Many standard mathematical functions are reimplemented in numpy to ensure efficiency.

In [67]:
np.exp(np_A)

array([[  2.71828183e+00,   1.09663316e+03,   1.48413159e+02,
          2.00855369e+01,   2.00855369e+01],
       [  4.97870684e-02,   4.97870684e-02,   4.97870684e-02,
          4.97870684e-02,   4.97870684e-02],
       [  1.48413159e+02,   2.71828183e+00,   1.00000000e+00,
          7.38905610e+00,   8.10308393e+03],
       [  7.38905610e+00,   5.45981500e+01,   2.00855369e+01,
          2.71828183e+00,   1.48413159e+02]])

In [68]:
np.sqrt(np.exp(np_A))

array([[  1.64872127,  33.11545196,  12.18249396,   4.48168907,
          4.48168907],
       [  0.22313016,   0.22313016,   0.22313016,   0.22313016,
          0.22313016],
       [ 12.18249396,   1.64872127,   1.        ,   2.71828183,  90.0171313 ],
       [  2.71828183,   7.3890561 ,   4.48168907,   1.64872127,
         12.18249396]])

In [69]:
np_B = np.random.randint(100, size=20)
np_B = np_B.reshape(4, 5)

In [70]:
np_A + np_B

array([[88, 43, 90, 47, 63],
       [94,  1, 66, 39,  7],
       [91, 96, 70, 92, 99],
       [51, 12, 90, 34, 18]])

In [71]:
np_A * np_B

array([[  87,  252,  425,  132,  180],
       [-291,  -12, -207, -126,  -30],
       [ 430,   95,    0,  180,  810],
       [  98,   32,  261,   33,   65]])

In [72]:
np.maximum(np_A, np_B)

array([[87, 36, 85, 44, 60],
       [97,  4, 69, 42, 10],
       [86, 95, 70, 90, 90],
       [49,  8, 87, 33, 13]])

In [73]:
np.dot(np_A, np_B.T)

array([[ 1076,   626,  1641,   678],
       [ -936,  -666, -1293,  -570],
       [ 1099,   663,  1515,   436],
       [  917,   509,  1302,   489]])

## Exercise

Look into saving and loading numpy arrays.

In [80]:
np.save("np_A", np_A)

In [81]:
np.load("np_A.npy")

array([[ 1,  7,  5,  3,  3],
       [-3, -3, -3, -3, -3],
       [ 5,  1,  0,  2,  9],
       [ 2,  4,  3,  1,  5]])

## Exercise

Compare efficiency of `numpy` matrix multiplication to naive function using built-in structures.

In [82]:
# Defining a matrix as a list of lists in raw python
n = 200
M = [[np.random.randint(100) for _ in range(n)] for _ in range(n)]

In [83]:
%%time
M_square = [[0 for _ in range(n)] for _ in range(n)] 
for i in range(n):
    for j in range(n):
        for k in range(n):
            M_square[i][j] += M[i][k]*M[k][j]

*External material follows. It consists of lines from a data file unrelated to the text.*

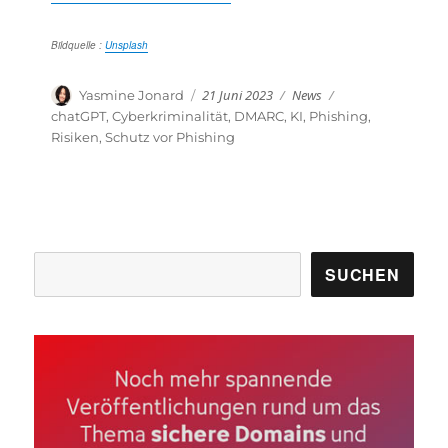
Bildquelle :
Unsplash
Veröffentlicht
Kategorien
Autor
21 Juni 2023
News
Schlagwörter
Yasmine Jonard
am
chatGPT
,
Cyberkriminalität
,
DMARC
,
KI
,
Phishing
,
Risiken
,
Schutz vor Phishing
Suchen
SUCHEN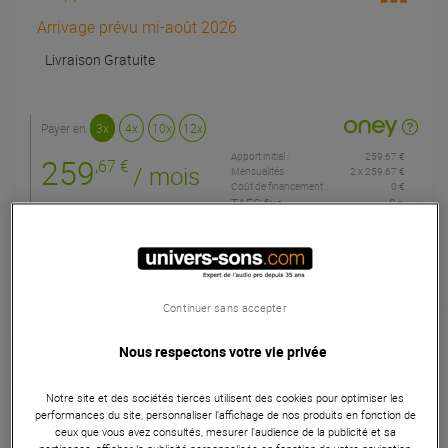
Arrivage prévu mi-août 2026
Livraison Gratuite
Payer en
3x
4x
10x
12x
Apport initial :
259.67 €
259
,67 €
/ mois
Mensualités :
2
x
259.67 €
Coût de financement :
0 €
TAEG fixe :
0
%
Seconde Vie :
A partir de 584,25 €
Continuer sans accepter
Choisir mon grade
Nous respectons votre vie privée
Garantie
3
ans
Notre site et des sociétés tierces utilisent des cookies pour optimiser les
Eligible à la Garantie Sérénité
performances du site, personnaliser l’affichage de nos produits en fonction de
ceux que vous avez consultés, mesurer l'audience de la publicité et sa
Ligne 100 V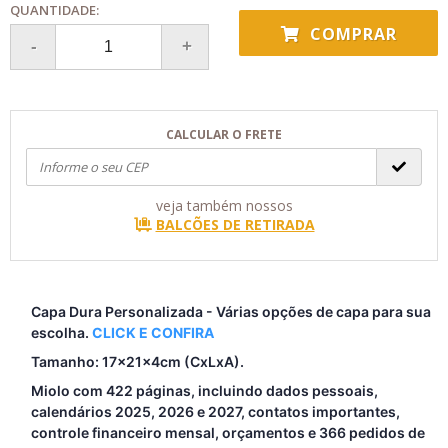
QUANTIDADE:
COMPRAR
CALCULAR O FRETE
veja também nossos
BALCÕES DE RETIRADA
Capa Dura Personalizada - Várias opções de capa para sua
escolha.
CLICK E CONFIRA
Tamanho: 17x21x4cm (CxLxA).
Miolo com 422 páginas, incluindo dados pessoais,
calendários 2025, 2026 e 2027, contatos importantes,
controle financeiro mensal, orçamentos e 366 pedidos de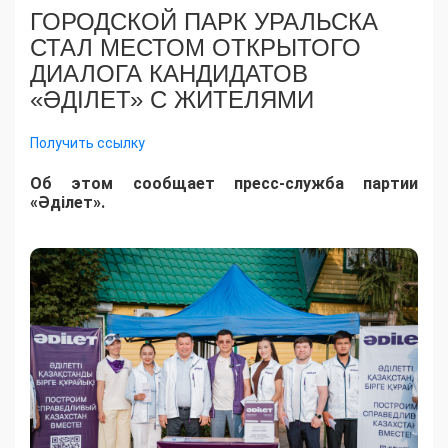
ГОРОДСКОЙ ПАРК УРАЛЬСКА
СТАЛ МЕСТОМ ОТКРЫТОГО
ДИАЛОГА КАНДИДАТОВ
«ӘДІЛЕТ» С ЖИТЕЛЯМИ
Получить ссылку
Об этом сообщает пресс-служба партии
«Әділет».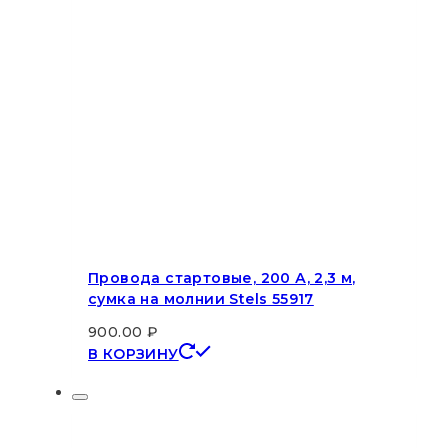
Провода стартовые, 200 А, 2,3 м,
сумка на молнии Stels 55917
900.00
₽
В КОРЗИНУ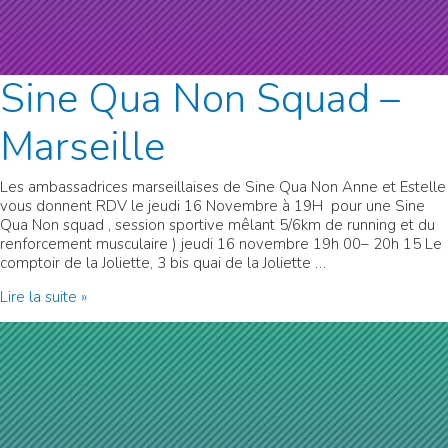
Sine Qua Non Squad –
Marseille
Les ambassadrices marseillaises de Sine Qua Non Anne et Estelle
vous donnent RDV le jeudi 16 Novembre à 19H pour une Sine
Qua Non squad , session sportive mêlant 5/6km de running et du
renforcement musculaire ) jeudi 16 novembre 19h 00– 20h 15 Le
comptoir de la Joliette, 3 bis quai de la Joliette …
Sine
Lire la suite »
Qua
Non
Squad
–
Marseille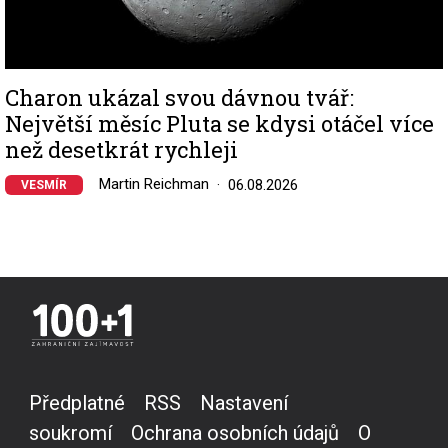
Charon ukázal svou dávnou tvář:
Největší měsíc Pluta se kdysi otáčel více
než desetkrát rychleji
Martin Reichman
06.08.2026
VESMÍR
Předplatné
RSS
Nastavení
soukromí
Ochrana osobních údajů
O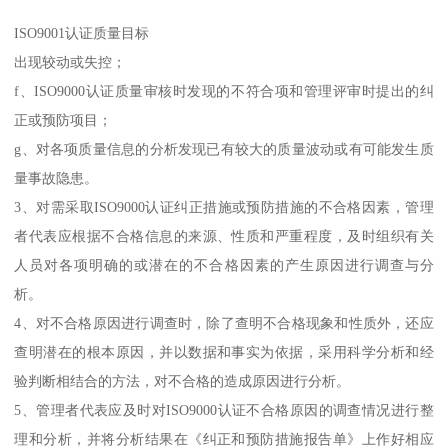
ISO9001认证质量目标
出现较动或失控；
f、ISO9000认证质量审核时发现的不符合项和管理评审时提出的纠
正或预防项目；
g、对各项质量信息的分析发现已有较大的质量波动或有可能发生质
量事故隐患。
3、对需采取ISO9000认证纠正措施或预防措施的不合格因素，管理
者代表应根据不合格信息的来源、性质和严重程度，及时组织有关
人员对各项明确的或潜在的不合格因素的产生原因进行调查与分
析。
4、对不合格原因进行调查时，除了查明不合格现象和性质外，还应
查明潜在的根本原因，并以数据和事实为依据，采用科学分析和经
验判断相结合的方法，对不合格的造成原因进行分析。
5、管理者代表应及时对ISO9000认证不合格原因的调查情况进行整
理和分析，并将分析结果在《纠正和预防措施报告单》上作好相应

CPU times: user 2.35 s, sys: 0 ns, total: 2.35 s
Wall time: 2.35 s


In [85]:
np_M = np.array(M)

In [86]:
%%time
np_M_square = np.dot(np_M, np_M)

CPU times: user 24 ms, sys: 0 ns, total: 24 ms
Wall time: 22.3 ms


## Exercise

Simulate a random walk using both `numpy` and built-in structures. Compare both functions.

* Looking into the documentation of `matplotlib` write down a function enabling you to represent a random walk.